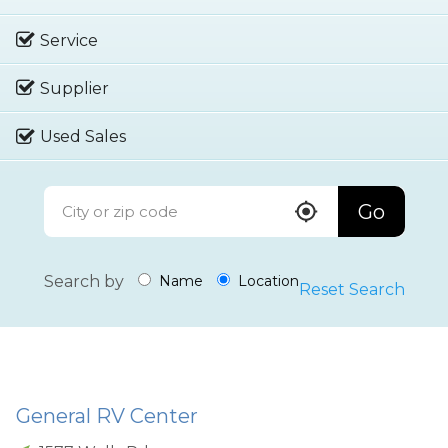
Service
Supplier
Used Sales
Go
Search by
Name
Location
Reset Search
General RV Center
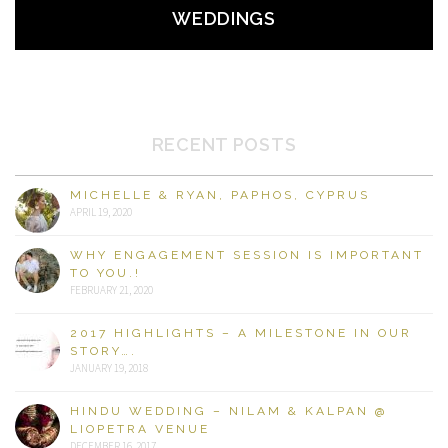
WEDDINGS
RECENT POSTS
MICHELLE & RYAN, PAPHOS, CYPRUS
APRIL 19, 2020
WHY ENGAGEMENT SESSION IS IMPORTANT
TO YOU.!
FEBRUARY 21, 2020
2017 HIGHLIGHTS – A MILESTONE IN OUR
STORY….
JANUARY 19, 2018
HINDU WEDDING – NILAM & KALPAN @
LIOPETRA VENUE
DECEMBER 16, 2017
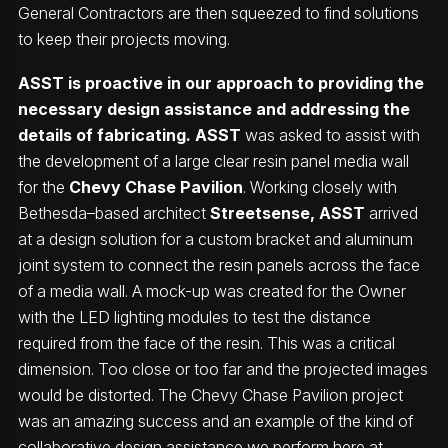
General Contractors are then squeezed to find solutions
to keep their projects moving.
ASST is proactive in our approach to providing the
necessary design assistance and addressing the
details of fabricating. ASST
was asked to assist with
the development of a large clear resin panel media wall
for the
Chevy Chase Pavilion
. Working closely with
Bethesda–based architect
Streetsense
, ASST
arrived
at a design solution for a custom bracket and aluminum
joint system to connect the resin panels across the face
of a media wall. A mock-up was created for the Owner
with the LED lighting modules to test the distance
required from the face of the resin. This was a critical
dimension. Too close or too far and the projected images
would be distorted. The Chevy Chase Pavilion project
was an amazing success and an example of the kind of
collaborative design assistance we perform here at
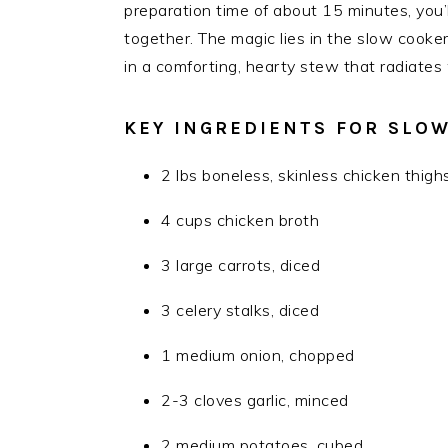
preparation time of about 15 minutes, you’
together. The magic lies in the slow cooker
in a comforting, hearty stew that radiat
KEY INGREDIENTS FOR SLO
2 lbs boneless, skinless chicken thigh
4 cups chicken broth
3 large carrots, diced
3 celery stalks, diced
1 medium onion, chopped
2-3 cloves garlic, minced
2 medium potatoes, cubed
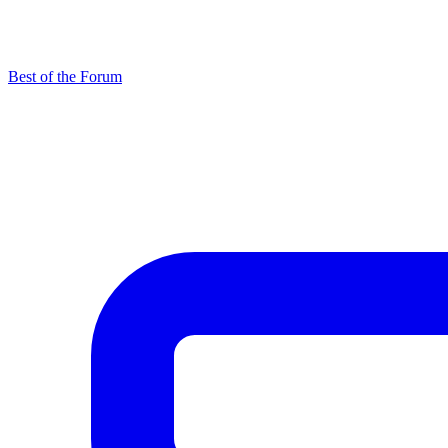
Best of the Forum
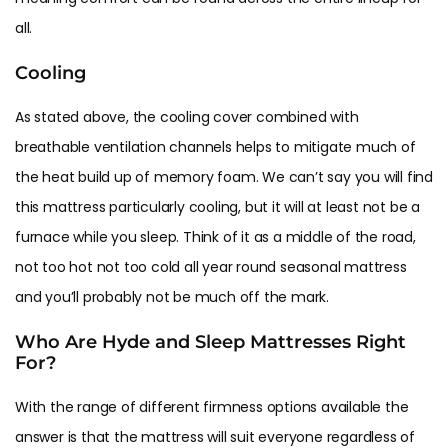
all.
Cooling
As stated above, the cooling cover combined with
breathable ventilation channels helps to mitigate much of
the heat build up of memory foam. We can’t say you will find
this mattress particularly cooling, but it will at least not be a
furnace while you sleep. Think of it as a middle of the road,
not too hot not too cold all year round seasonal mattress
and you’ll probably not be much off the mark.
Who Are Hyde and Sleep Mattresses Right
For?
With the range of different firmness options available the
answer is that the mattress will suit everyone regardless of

───

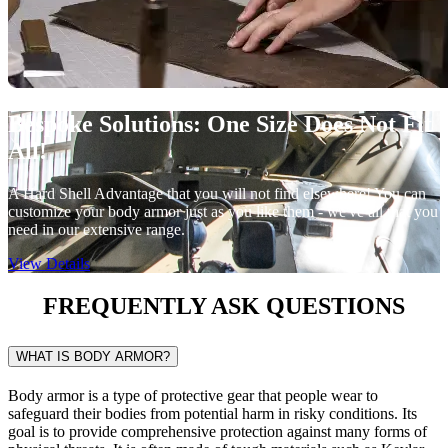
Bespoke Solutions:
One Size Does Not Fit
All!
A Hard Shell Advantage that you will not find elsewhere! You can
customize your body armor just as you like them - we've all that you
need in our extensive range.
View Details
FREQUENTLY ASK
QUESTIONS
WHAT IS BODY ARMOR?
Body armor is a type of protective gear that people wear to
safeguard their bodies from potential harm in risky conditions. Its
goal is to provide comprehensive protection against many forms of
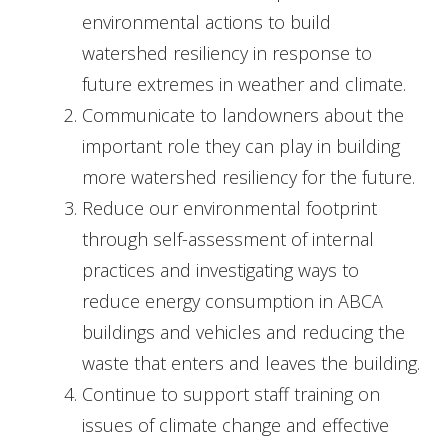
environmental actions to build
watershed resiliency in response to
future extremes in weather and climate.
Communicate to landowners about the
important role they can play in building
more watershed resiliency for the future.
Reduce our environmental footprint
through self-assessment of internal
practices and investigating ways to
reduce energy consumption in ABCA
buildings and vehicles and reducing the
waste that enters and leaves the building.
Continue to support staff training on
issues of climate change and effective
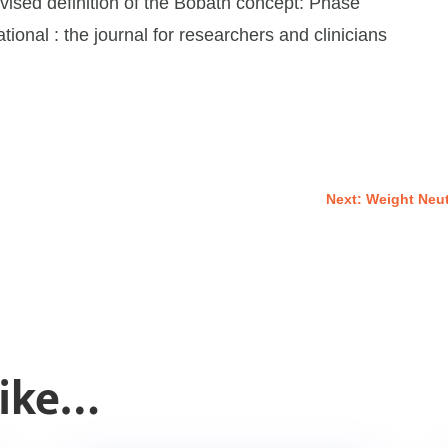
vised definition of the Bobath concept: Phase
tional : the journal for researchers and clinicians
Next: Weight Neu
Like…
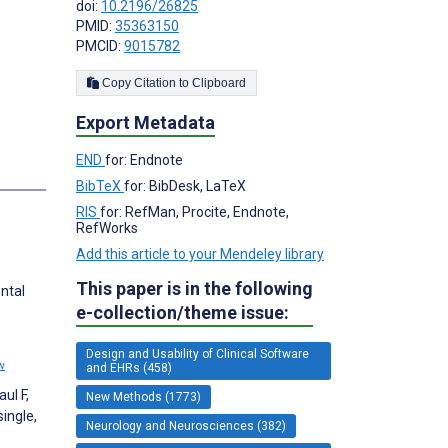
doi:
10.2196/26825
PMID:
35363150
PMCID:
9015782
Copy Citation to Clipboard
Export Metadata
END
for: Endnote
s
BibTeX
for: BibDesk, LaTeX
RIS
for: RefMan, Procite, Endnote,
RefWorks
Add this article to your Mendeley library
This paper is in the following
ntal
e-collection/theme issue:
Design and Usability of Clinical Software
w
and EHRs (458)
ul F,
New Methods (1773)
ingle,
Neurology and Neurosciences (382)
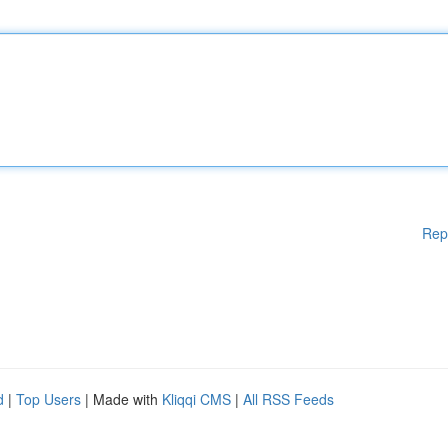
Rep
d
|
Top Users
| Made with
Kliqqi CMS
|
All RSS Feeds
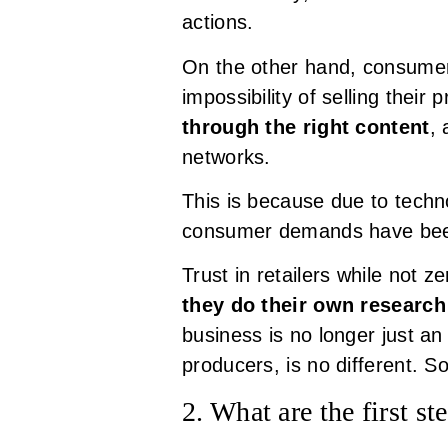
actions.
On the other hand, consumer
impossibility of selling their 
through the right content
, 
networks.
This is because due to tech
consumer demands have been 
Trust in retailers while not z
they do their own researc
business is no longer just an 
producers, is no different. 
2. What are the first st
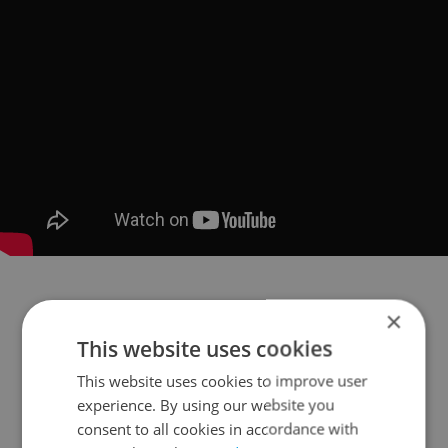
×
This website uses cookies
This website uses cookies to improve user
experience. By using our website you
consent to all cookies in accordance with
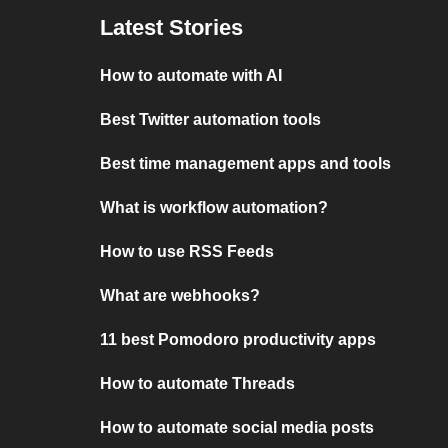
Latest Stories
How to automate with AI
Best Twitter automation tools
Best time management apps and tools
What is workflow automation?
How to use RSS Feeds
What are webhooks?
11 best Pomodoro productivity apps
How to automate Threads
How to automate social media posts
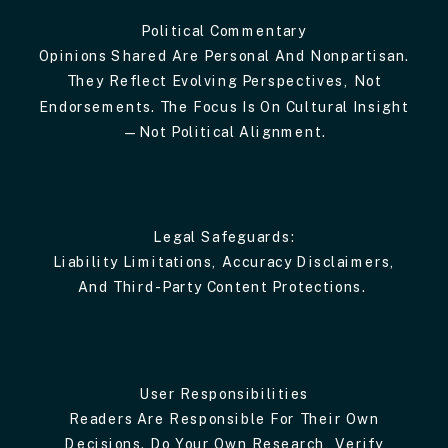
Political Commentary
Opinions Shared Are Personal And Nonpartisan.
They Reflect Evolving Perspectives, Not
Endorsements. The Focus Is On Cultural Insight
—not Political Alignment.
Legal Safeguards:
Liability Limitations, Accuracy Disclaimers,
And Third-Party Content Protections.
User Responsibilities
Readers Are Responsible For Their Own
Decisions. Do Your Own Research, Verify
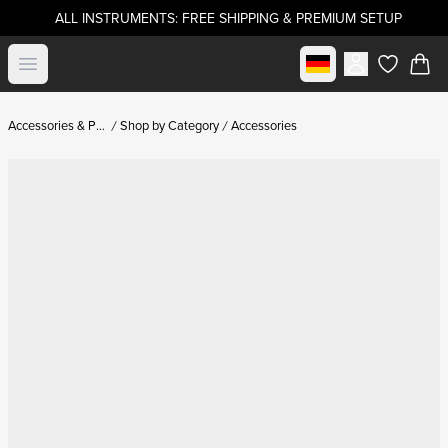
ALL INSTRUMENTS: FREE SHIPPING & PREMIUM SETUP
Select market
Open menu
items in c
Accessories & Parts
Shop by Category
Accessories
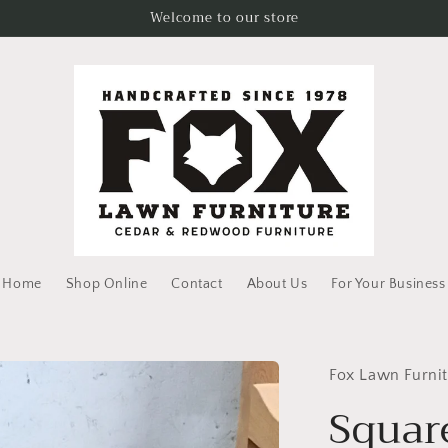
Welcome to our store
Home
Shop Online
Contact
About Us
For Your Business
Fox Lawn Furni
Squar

───

Work item
How many lines of the material hold the string "ASST"? Answer with the number only.

Response for this exercise
3